Editor’s Note: This week we set 2016 behind us while looking ahead into the new year. This is the first in the series.
SHELBURNE FALLS — The old saying, “The more things change, the more they stay the same” has been frustratingly true for the Mohawk school district towns that have seen an enrollment drop of 45 percent in the last 15 years while their school assessments are still climbing.
Three times in the last 10 years, diligent study committees have recommended closing one or more district schools to save money: a subcommittee in 2006-2007, the 2014-15 Mohawk Long Range Planning Committee of member town’s officials and now Mohawk’s BEST Committee and the Heath Educational Task Force are working on separate, but parallel tracks to consolidate too-small classrooms without compromising children’s quality of education.
Heath, which fought hard to build its own school more than two decades ago, may find closing that school an emotionally difficult thing in the year ahead. But what may help everyone is that Heath is in the driver’s seat, determining where its children will go to school. Heath will make the first decision on whether to close its school, then the other towns will be asked to approve it.
If Heath closes its school and pays tuition for elementary students, there will be assessment reductions for the member towns and more incentive to go on to plan to move sixth-graders into the middle school and eventually school all the district’s pre-K to Grade 5 children in the Buckland-Shelburne and Sanderson Academy. Also, Rowe may come back as a Mohawk member town if the financial impacts of an assessment, instead of tuition, would benefit both the town and the other Mohawk town assessments. Rowe was a founding member town from the 1960s — back when Mohawk was only a Grade 7 through Grade 12 district — until it was asked to withdraw so that Mohawk would qualify for more state education funding.
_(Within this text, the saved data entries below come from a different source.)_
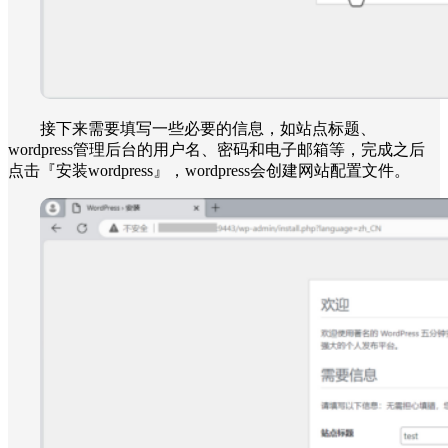
接下来需要填写一些必要的信息，如站点标题、
wordpress管理后台的用户名、密码和电子邮箱等，完成之后
点击『安装wordpress』，wordpress会创建网站配置文件。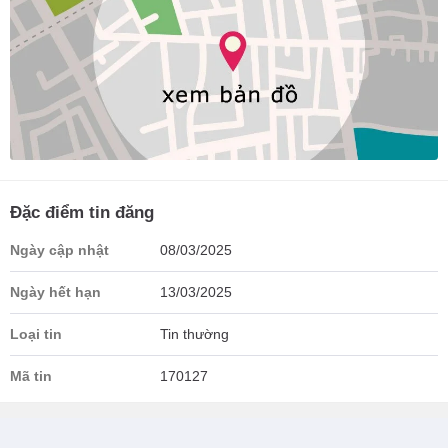
Đặc điểm tin đăng
Ngày cập nhật
08/03/2025
Ngày hết hạn
13/03/2025
Loại tin
Tin thường
Mã tin
170127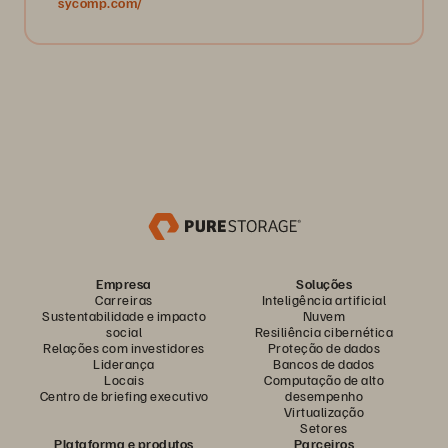
sycomp.com/
Empresa
Soluções
Carreiras
Inteligência artificial
Sustentabilidade e impacto
Nuvem
social
Resiliência cibernética
Relações com investidores
Proteção de dados
Liderança
Bancos de dados
Locais
Computação de alto
Centro de briefing executivo
desempenho
Virtualização
Setores
Plataforma e produtos
Parceiros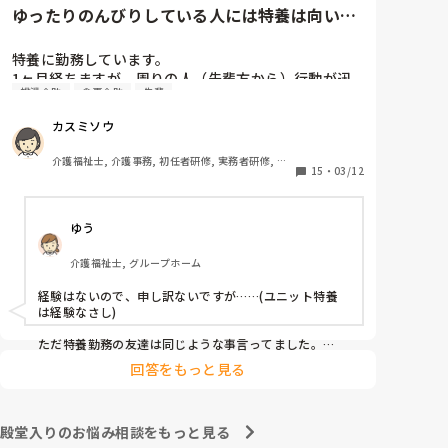
なく、入ったとしても1年以内に辞めています。

ゆったりのんびりしている人には特養は向いて
残業代が入るから良いという人もいますが、12時間以
ないですか？
上の拘束となり、かなりしんどいのではないでしょう
か。
特養に勤務しています。

1ヶ月経ちますが、周りの人（先輩方から）行動が迅
排泄介助
食事介助
先輩
速じゃない、ゆったりしている、のんびりしていると
言われます。

カスミソウ
早出で、7時に起床介助、ほぼ全員介助の食事介助、
口腔ケア、入浴の方のバイタル測定、9時までに終わ
介護福祉士, 介護事務, 初任者研修, 実務者研修, ユ
らせて臥床させる。入浴の方はフロアに待機、それが
15
・
03/12
ニット型特養
終わったら記録（手書き）を10時までに終わらせて隣
のユニットに行って陰部洗浄、目が回るくらい忙しい
ゆう
です。トイレにも行けない。

リーダーからは、〇〇さんは丁寧にやるから時間がか
介護福祉士, グループホーム
かるのよと言われました。

私たちが相手にしているのは物ではなく人間です。

経験はないので、申し訳ないですが……(ユニット特養
何時までにこれやってあれやってって言われても私は
は経験なさし)

機械じゃないんだからできるわけないじゃないです
か？

ただ特養勤務の友達は同じような事言ってました。

オムツ交換も時間がかかりすぎと言われます。

回答をもっと見る
早めに行って、仕事回さないと終えれないって話してま
食事介助も急いで食べさせたら誤嚥性肺炎の危険があ
した。

るし、移乗介助も世間一般的にやってはいけないこと
も安全のためならいいよとか、例えば利用者様の足の
あとは単純にそのユニットのやり方によるんじゃないで
殿堂入りのお悩み相談をもっと見る
間に職員の足を入れて移乗するとか、

しょうか？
Two other parallel tracks — the Massachusetts Rural Schools Association and the Small Towns Summit — were both formed this year and will continue in the new, to fight to correct problems common to small towns and school districts that have no “economies of scale.” Both groups aim to garner legislative support for measures such as rural school aid and equitable “payment in lieu of taxes” when 40 percent or more of town land is state-owned forest land.
Charlemont selectmen started the Small Town Summit at a time when the town was overwhelmed by small, failing bridges. Since the group was formed, the governor has implemented a small bridges grants program to fix bridges less than 20 feet long. Also, with fewer volunteers in some rural ambulance services, a legislative act to allow rural ambulances to respond to calls with only one Emergency Medical Technician (EMT) instead of two could make the difference in the coming year between having a viable, volunteer ambulance service and not having one.
“Hawley and Charlemont are currently pushing for the passage of a law allowing for greater flexibility in staffing ambulance services in communities of under 3,000 residents,” Hawley Selectman Hussain Hamdan said. Hamdan said the bill was filed by Sen. Benjamin Downing and got a favorable report from the Joint House and Senate Committee on Public Health. But Hamdan said the proposal is getting some pushback from the Department of Public Health and unionized professional services in urban areas.
“The current regulations … are unrealistic in small communities with few volunteers and often, unnecessary,” he said. Hamdan said calling in a neighboring ambulance with the requisite two EMTs can add a half-hour or more to critical response time.
“As a resident and first-responder, I can tell you that, in all cases, some kind of response by an ambulance is better than a response by a hearse,” he said.
This year, the village has seen some new shops and said goodbye to some old ones. Ponte, the little eatery near the Iron Bridge, has gone, and the shop is up for lease again, and so is the Village Restaurant. The good news is that Chris King of Mocha Maya’s is working on the space, although he hasn’t announced yet what it will become.
Marjorie Mosher has opened a fiber arts print and dye shop next to the Iron Bridge, and artist Laurie Goddard has opened Echo Gallery at 29 Bridge St.
Zachary Livingston, who purchased Jo-Ann Sherburne’s former frame shop and gallery, is still renovating the building to become a craft brewery, to be called Floodwater Brewing Co. LLC. (The name pays homage to Tropical Storm Irene, which flooded that building.)
Also, no plans have yet been made public about what is to become of the former Sweetheart Restaurant, but a beautiful stone wall and many other improvements are evident. Also, the Blue Rock moved into a renovated space in the Salmon Falls Marketplace this year, making room in its former setting for Underdogs Lounge. Molly Cantor bought the former Swan Building lot and plans to relocate there after she builds a new pottery studio and art gallery.